Extracted material:

━━━━━━━━

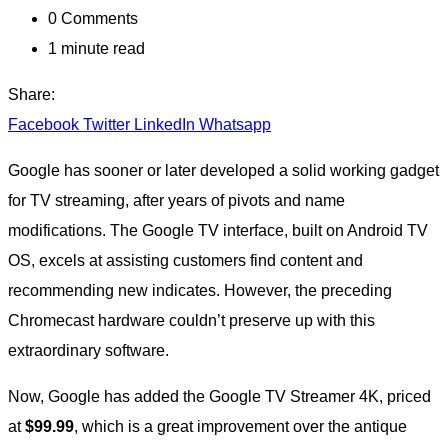
0
Comments
1 minute read
Share:
Facebook
Twitter
LinkedIn
Whatsapp
Google has sooner or later developed a solid working gadget
for TV streaming, after years of pivots and name
modifications. The Google TV interface, built on Android TV
OS, excels at assisting customers find content and
recommending new indicates. However, the preceding
Chromecast hardware couldn’t preserve up with this
extraordinary software.
Now, Google has added the Google TV Streamer 4K, priced
at
$99.99
, which is a great improvement over the antique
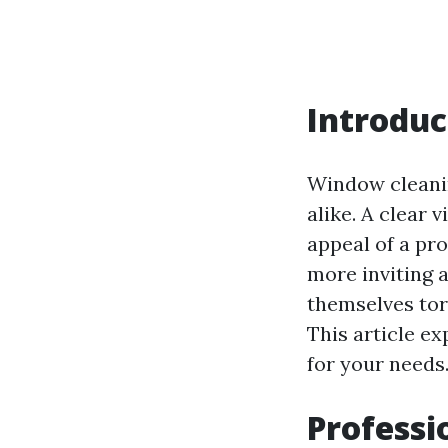
Introduc
Window cleanin
alike. A clear
appeal of a pro
more inviting a
themselves to
This article e
for your needs
Professi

━━━━━━━━

Task goal: From the first line to the last, repeat the entries exactly and leave out the pictures.

Result of this exercise:
0
Comments
1 minute read
Share:
Facebook
Twitter
LinkedIn
Whatsapp
Google has sooner or later developed a solid working gadget
for TV streaming, after years of pivots and name
modifications. The Google TV interface, built on Android TV
OS, excels at assisting customers find content and
recommending new indicates. However, the preceding
Chromecast hardware couldn’t preserve up with this
extraordinary software.
Now, Google has added the Google TV Streamer 4K, priced
at
$99.99
, which is a great improvement over the antique
Introduc
Window cleanin
alike. A clear
appeal of a pro
more inviting a
themselves to
This article e
for your needs
Professi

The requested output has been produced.